Эльга дала Комарову прочесть телеграмму, и между ними завязался отрывистый малопонятный разговор с упоминанием неизвестных мне имен. После завтрака они спустились в сад, оставив меня одного на веранде.
Забытая на столе телеграмма шелестела от ветра. Привстав с качалки, я потянулся к ней и прочел: ...Paris... Posdravlaiemjelaemuspecha...

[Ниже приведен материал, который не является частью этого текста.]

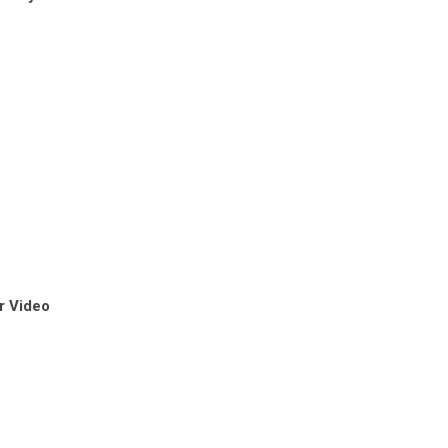
r Video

«Поздравляем, желаем успеха, мысленно с вами!» Значит, опять что-то затевается. Может быть, лучше притвориться больным? Однако, я не удержался и сошел в сад — большой огороженный забором участок соснового бора. Только вокруг дома рассажены кусты сирени и жасмина и разбиты клумбы с различными стеклянными шарами и синими елками посредине. Я обошел весь участок, вышел даже за гранитные столбики ворот, где в песке виднелись следы автомобильных шин и висела полукруглая вывеска с надписью золотом: Villa «Elga»[64]. Бревенчатый, крашенный охрой дом с антенной и флюгером на черепичной крыше напоминает не то блокгауз, не то яхт-клуб. Кругом хвойный лес с песчаными плешинами дюн, поросших лиловым вереском. Вилла с претензией на роскошь, но или не оборудована, или запущена. Нет никаких хозяйственных пристроек, кроме большого деревянного, крытого железом сарая. Большинство клумб — без цветов, дорожки завалены ржавой хвоей и сосновыми шишками. На усыпанной гравием, обнесенной белой проволочной сеткой площадке для тенниса лежит забытый, намокший от дождя мяч. В крытом помещении кегельбана валяются окурки папирос и пустые бутылки. В конце длинной деревянной дорожки торчит насколько несбитых кегель. Брошенный мною пыльный шар загрохотал и заколесил по доске, будя нежилое гулкое эхо.